Suggested-by: Kees Cook <keescook@xxxxxxxxxxxx>
Signed-off-by: Elena Reshetova <elena.reshetova@xxxxxxxxx>
Signed-off-by: Peter Zijlstra (Intel) <peterz@xxxxxxxxxxxxx>
Reviewed-by: David Windsor <dwindsor@xxxxxxxxx>
Reviewed-by: Hans Liljestrand <ishkamiel@xxxxxxxxx>
Reviewed-by: Andrea Parri <andrea.parri@xxxxxxxxxxxxxxxxxxxx>
Cc: Linus Torvalds <torvalds@xxxxxxxxxxxxxxxxxxxx>
Cc: Mike Galbraith <efault@xxxxxx>
Cc: Peter Zijlstra <peterz@xxxxxxxxxxxxx>
Cc: Thomas Gleixner <tglx@xxxxxxxxxxxxx>
Cc: akpm@xxxxxxxxxxxxxxxxxxxx
Cc: viro@xxxxxxxxxxxxxxxxxx
Link: https://lkml.kernel.org/r/1547814450-18902-6-git-send-email-elena.reshetova@xxxxxxxxx
Signed-off-by: Ingo Molnar <mingo@xxxxxxxxxx>
---
include/linux/init_task.h | 1 +
include/linux/sched.h | 2 +-
include/linux/sched/task_stack.h | 2 +-
init/init_task.c | 2 +-
kernel/fork.c | 6 +++---
5 files changed, 7 insertions(+), 6 deletions(-)

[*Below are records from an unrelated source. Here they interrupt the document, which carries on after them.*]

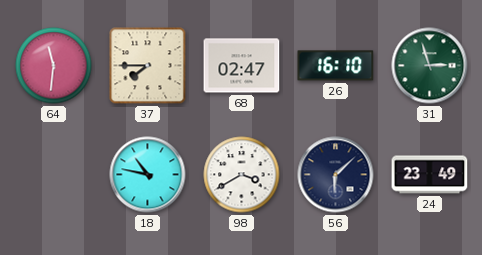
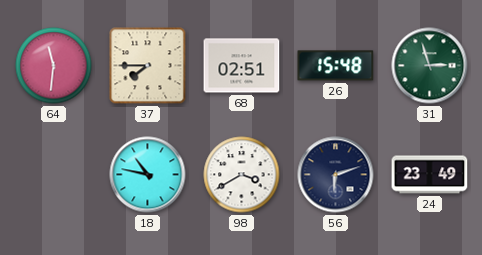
68: 02:47 -> 02:51
26: 16:10 -> 15:48
56: 6:08 -> 6:12
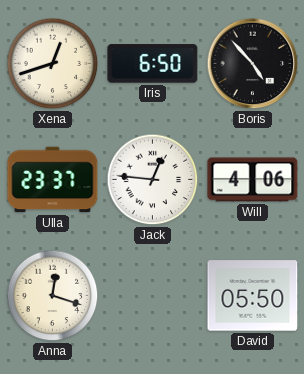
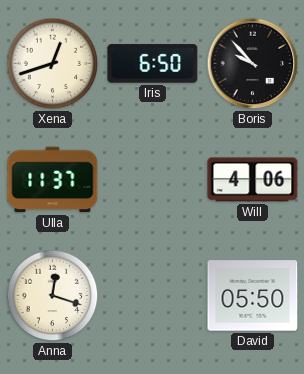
Boris: 4:53 -> 9:53
Ulla: 23:37 -> 11:37
Jack: 12:46 -> none
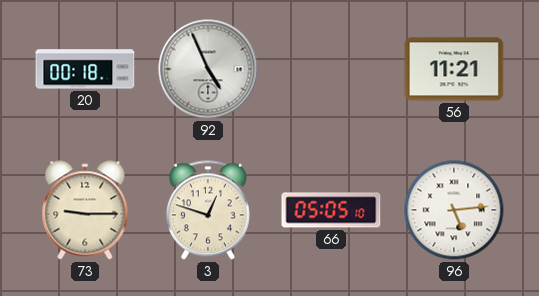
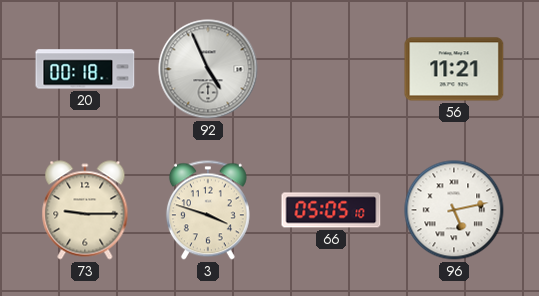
3: 12:48 -> 3:48
96: 5:14 -> 5:13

diff --git a/include/linux/init_task.h b/include/linux/init_task.h
index a7083a45a26c..6049baa5b8bc 100644
--- a/include/linux/init_task.h
+++ b/include/linux/init_task.h
@@ -13,6 +13,7 @@
#include <linux/securebits.h>
#include <linux/seqlock.h>
#include <linux/rbtree.h>
+#include <linux/refcount.h>
#include <linux/sched/autogroup.h>
#include <net/net_namespace.h>
#include <linux/sched/rt.h>
diff --git a/include/linux/sched.h b/include/linux/sched.h
index 9d14d6864ca6..628bf13cb5a5 100644
--- a/include/linux/sched.h
+++ b/include/linux/sched.h
@@ -1194,7 +1194,7 @@ struct task_struct {
#endif
#ifdef CONFIG_THREAD_INFO_IN_TASK
/* A live task holds one reference: */
- atomic_t stack_refcount;
+ refcount_t stack_refcount;
#endif
#ifdef CONFIG_LIVEPATCH
int patch_state;
diff --git a/include/linux/sched/task_stack.h b/include/linux/sched/task_stack.h
index 6a841929073f..2413427e439c 100644
--- a/include/linux/sched/task_stack.h
+++ b/include/linux/sched/task_stack.h
@@ -61,7 +61,7 @@ static inline unsigned long *end_of_stack(struct task_struct *p)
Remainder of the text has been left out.